Your goal: Leave the pictures out and print, word for word, the lines below from the one with "ئيسية لنجاح عملية" through the final line.

........

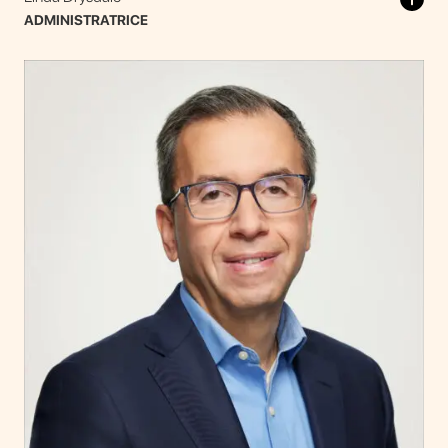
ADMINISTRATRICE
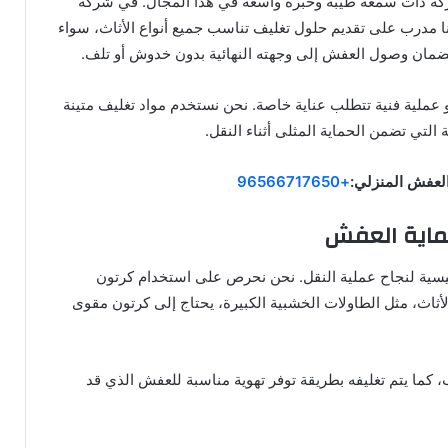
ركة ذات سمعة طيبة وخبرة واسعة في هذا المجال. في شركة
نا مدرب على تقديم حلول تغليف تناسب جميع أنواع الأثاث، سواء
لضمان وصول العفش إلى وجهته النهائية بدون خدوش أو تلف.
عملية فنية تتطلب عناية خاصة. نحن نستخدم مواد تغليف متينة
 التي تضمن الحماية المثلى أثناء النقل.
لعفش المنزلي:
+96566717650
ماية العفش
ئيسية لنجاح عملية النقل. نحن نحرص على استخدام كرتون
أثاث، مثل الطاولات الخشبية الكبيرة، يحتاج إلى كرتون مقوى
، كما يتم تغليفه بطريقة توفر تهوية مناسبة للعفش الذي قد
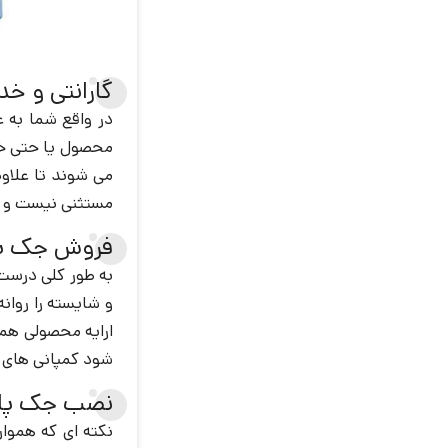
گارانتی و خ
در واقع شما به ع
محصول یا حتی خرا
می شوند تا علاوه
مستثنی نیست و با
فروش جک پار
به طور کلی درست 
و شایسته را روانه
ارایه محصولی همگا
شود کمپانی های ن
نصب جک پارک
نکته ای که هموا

........

Answer area:
ئيسية لنجاح عملية النقل. نحن نحرص على استخدام كرتون
أثاث، مثل الطاولات الخشبية الكبيرة، يحتاج إلى كرتون مقوى
، كما يتم تغليفه بطريقة توفر تهوية مناسبة للعفش الذي قد
گارانتی و خ
در واقع شما به ع
محصول یا حتی خرا
می شوند تا علاوه
مستثنی نیست و با
فروش جک پار
به طور کلی درست 
و شایسته را روانه
ارایه محصولی همگا
شود کمپانی های ن
نصب جک پارک
نکته ای که هموا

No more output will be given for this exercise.